**WHAT THE TASK ASKS**
Give the lines again exactly as they appear below, from the line with "вата, пенопласт, ЭППС, перлит" to the line with "au plus grand nombre.", both included, and only those lines. Leave every picture out.

**Saved data entries**
* * * *

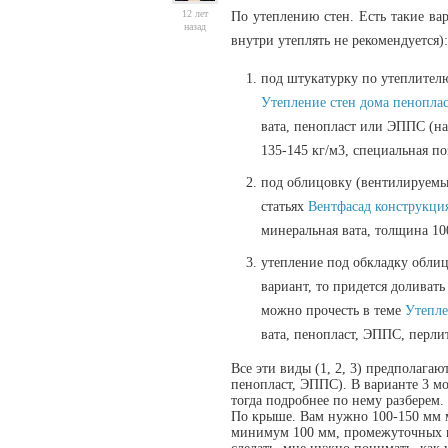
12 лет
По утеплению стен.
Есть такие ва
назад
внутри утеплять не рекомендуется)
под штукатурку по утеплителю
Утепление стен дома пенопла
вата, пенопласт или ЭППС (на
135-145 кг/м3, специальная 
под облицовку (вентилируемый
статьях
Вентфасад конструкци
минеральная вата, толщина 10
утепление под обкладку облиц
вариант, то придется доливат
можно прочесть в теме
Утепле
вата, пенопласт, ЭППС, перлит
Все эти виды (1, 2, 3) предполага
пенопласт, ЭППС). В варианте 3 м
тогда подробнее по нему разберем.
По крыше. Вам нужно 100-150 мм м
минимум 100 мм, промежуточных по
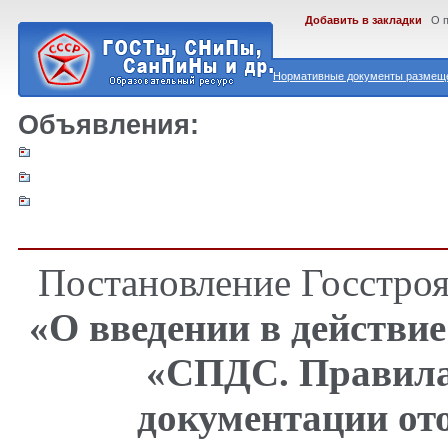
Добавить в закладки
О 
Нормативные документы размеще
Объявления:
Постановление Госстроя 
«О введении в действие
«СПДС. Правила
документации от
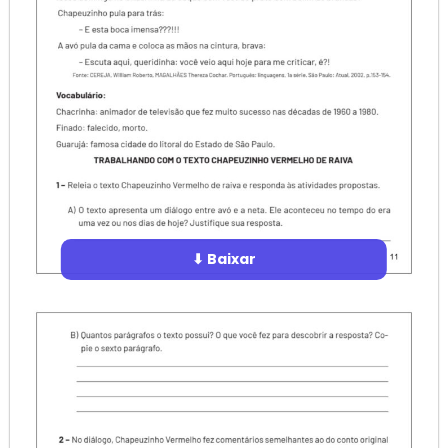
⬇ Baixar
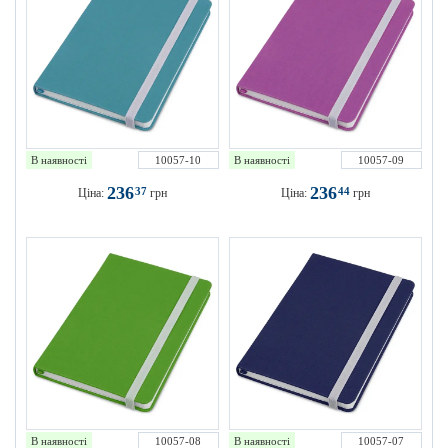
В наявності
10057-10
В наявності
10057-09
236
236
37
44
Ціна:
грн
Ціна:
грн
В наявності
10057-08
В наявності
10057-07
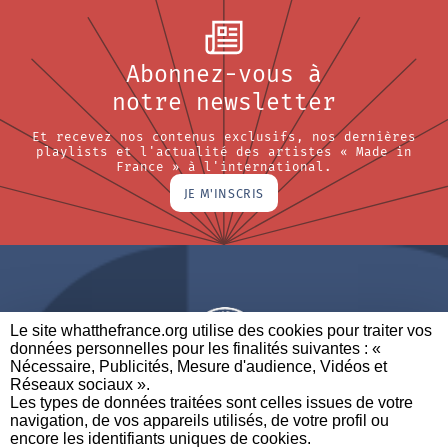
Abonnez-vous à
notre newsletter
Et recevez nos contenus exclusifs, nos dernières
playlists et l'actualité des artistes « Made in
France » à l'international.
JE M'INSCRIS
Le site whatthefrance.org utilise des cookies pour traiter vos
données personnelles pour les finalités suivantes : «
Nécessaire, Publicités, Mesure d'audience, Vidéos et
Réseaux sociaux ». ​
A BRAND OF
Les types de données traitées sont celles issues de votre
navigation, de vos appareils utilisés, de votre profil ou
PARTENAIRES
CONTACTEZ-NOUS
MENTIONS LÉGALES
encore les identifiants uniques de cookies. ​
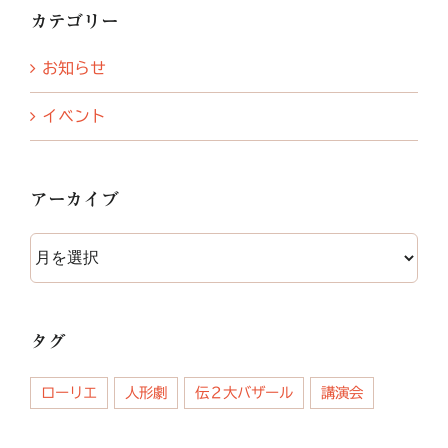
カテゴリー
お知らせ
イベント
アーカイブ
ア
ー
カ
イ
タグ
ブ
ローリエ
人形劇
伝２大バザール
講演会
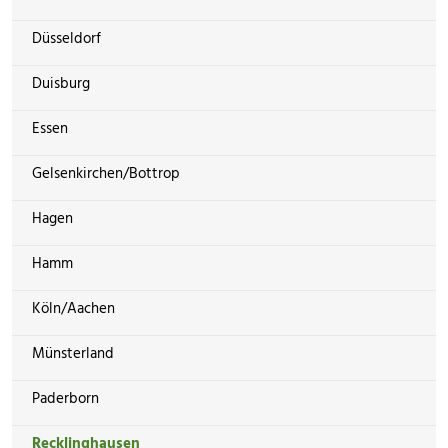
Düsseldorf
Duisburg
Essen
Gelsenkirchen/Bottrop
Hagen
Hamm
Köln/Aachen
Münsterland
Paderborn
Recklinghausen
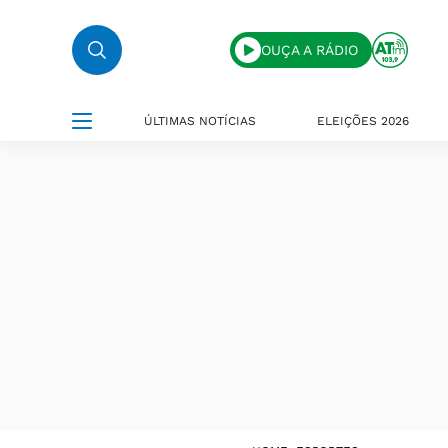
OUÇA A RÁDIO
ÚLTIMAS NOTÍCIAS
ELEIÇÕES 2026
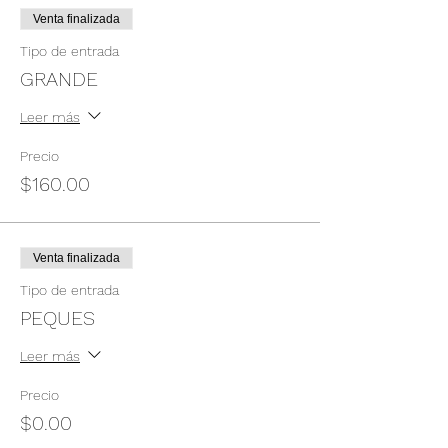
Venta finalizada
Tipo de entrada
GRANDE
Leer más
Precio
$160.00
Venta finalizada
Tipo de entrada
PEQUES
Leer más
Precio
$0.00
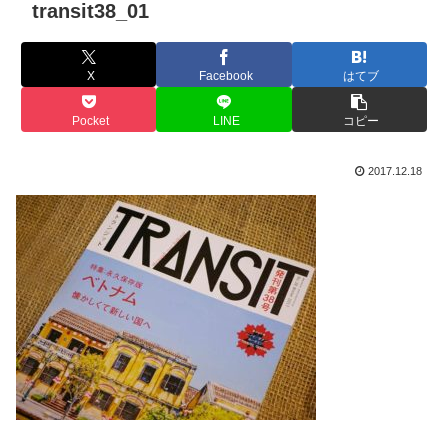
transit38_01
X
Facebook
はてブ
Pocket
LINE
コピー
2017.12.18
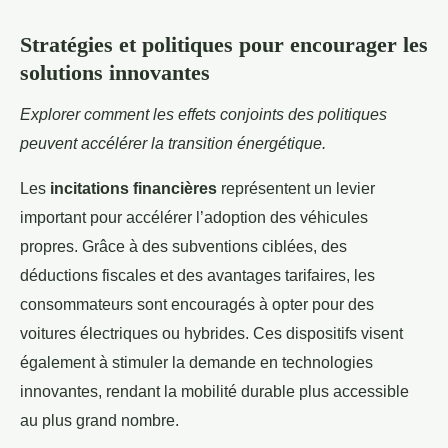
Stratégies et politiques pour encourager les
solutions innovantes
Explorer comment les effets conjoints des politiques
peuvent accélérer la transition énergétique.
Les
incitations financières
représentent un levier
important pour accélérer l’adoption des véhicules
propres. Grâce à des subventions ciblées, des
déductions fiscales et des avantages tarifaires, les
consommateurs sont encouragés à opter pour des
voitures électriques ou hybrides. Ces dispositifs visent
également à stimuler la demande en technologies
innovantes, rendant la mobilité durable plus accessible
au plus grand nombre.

* * * *

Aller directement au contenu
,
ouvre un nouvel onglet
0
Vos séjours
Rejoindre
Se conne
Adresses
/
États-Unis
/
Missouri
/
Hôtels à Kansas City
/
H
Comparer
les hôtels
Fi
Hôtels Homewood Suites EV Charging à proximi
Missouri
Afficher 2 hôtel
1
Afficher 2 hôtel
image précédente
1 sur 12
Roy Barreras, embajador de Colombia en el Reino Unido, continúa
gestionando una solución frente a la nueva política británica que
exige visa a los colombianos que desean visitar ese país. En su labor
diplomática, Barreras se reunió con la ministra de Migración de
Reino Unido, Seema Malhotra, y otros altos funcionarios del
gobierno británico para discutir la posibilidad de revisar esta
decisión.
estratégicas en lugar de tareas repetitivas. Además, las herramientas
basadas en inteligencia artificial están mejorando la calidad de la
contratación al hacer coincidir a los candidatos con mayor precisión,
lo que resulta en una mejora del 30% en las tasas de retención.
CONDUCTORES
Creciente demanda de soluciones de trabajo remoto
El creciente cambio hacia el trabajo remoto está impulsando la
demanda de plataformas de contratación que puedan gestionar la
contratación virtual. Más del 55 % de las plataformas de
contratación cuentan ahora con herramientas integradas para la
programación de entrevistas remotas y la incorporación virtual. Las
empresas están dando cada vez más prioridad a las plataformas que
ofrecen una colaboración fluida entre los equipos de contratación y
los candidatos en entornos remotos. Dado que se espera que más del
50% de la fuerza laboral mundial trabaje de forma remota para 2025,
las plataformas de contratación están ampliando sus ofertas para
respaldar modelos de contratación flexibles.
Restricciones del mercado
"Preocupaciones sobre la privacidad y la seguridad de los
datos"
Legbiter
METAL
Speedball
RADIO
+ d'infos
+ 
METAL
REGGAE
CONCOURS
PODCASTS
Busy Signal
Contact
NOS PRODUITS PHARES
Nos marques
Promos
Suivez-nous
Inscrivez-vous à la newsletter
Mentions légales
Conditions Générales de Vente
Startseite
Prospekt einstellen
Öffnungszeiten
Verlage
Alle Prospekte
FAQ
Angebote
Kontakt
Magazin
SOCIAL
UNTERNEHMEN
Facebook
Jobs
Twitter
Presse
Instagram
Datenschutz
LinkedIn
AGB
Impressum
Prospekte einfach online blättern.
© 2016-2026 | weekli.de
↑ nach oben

* * * *

**WRITTEN ANSWER**
вата, пенопласт, ЭППС, перлит
Все эти виды (1, 2, 3) предполага
пенопласт, ЭППС). В варианте 3 м
тогда подробнее по нему разберем.
По крыше. Вам нужно 100-150 мм м
минимум 100 мм, промежуточных по
Добавить в закладки
О 
Нормативные документы размеще
Объявления:
Постановление Госстроя 
«О введении в действие
«СПДС. Правила
документации от
⬇ Baixar
В наявності
10057-10
В наявності
10057-09
236
236
37
44
Ціна:
грн
Ціна:
грн
В наявності
10057-08
В наявності
10057-07
Abonnez-vous à
notre newsletter
Et recevez nos contenus exclusifs, nos dernières
playlists et l'actualité des artistes « Made in
France » à l'international.
JE M'INSCRIS
Le site whatthefrance.org utilise des cookies pour traiter vos
données personnelles pour les finalités suivantes : «
Nécessaire, Publicités, Mesure d'audience, Vidéos et
Réseaux sociaux ». ​
A BRAND OF
Les types de données traitées sont celles issues de votre
navigation, de vos appareils utilisés, de votre profil ou
PARTENAIRES
CONTACTEZ-NOUS
MENTIONS LÉGALES
encore les identifiants uniques de cookies. ​
カテゴリー
お知らせ
イベント
アーカイブ
ア
ー
カ
イ
タグ
ブ
ローリエ
人形劇
伝２大バザール
講演会
Düsseldorf
Duisburg
Essen
Gelsenkirchen/Bottrop
Hagen
Hamm
Köln/Aachen
Münsterland
Paderborn
Recklinghausen
OUÇA A RÁDIO
ÚLTIMAS NOTÍCIAS
ELEIÇÕES 2026
Venta finalizada
Tipo de entrada
GRANDE
Leer más
Precio
$160.00
Venta finalizada
Tipo de entrada
PEQUES
Leer más
Precio
$0.00
transit38_01
X
Facebook
はてブ
Pocket
LINE
コピー
2017.12.18
Stratégies et politiques pour encourager les
solutions innovantes
Explorer comment les effets conjoints des politiques
peuvent accélérer la transition énergétique.
Les
incitations financières
représentent un levier
important pour accélérer l’adoption des véhicules
propres. Grâce à des subventions ciblées, des
déductions fiscales et des avantages tarifaires, les
consommateurs sont encouragés à opter pour des
voitures électriques ou hybrides. Ces dispositifs visent
également à stimuler la demande en technologies
innovantes, rendant la mobilité durable plus accessible
au plus grand nombre.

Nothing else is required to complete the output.